このようにいくつかのパターンに速度の緩急をつけて成長させることが出来るのです.
なお,N/2倍のsと同時にN倍のsを利用したいときは,単に2倍して「YY」とすると少しズレてしまいますが,
「YZ」とするとこれがちょうど「1段階にsずつ成長」してくれています.


他の例を見てみましょう:

a(X,Y,Z):Xra(ssY,sZ,X) a(,,)
sの個数で見て「0,2,3,3,5,6,6,8,9,…」となるのが分かると思います.
規則が分かりにくかったら3つずつで区切って「[0,2,3][3,5,6][6,8,9]」と考えてください.
「同じパターンが3増えて再帰」と思って1変数で
a(X):XssXsssXa(sssX) a(r)
なんて書くよりもよっぽど短く書けていることにも注目すべきでしょう.
仕組みが理解できたら, なども(なるべく少ないbyte数で)作ってみてください.一応正解を一番下に用意しておきます.

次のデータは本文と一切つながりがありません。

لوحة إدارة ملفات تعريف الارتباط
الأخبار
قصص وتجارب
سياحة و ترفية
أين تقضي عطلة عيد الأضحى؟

以上具体例を見てきましたが,「成長速度の調整」としては次が基本形になります:

a(X,Y,Z):[Xを含む何か]a(pY,qZ,tX)
もちろん変数は2つでも4つ以上でも同様です.
上記の場合「3回で合計pqt成長する」となっています.大体の場合はこの
「●回で合計■成長する」というところから始めてそれを振り分けると
考えやすいのではないかと思います.

なお,具体例としては「sを増やしていく」というタイプの育てばかりを扱いましたが,
もちろんs以外をつけることもあります.例えば「2回で合計srsl成長している」となれば
「a(X,Y):……a(sY,rslX)」などのコードを考えてみると上手く行くかもしれません.


さて,上記の解答をしておきましょう. 第2の例では「3回やって合計2成長する」なので,1周期目から4を作るには初期値で2与える必要がありますね.
第3の例も同様です.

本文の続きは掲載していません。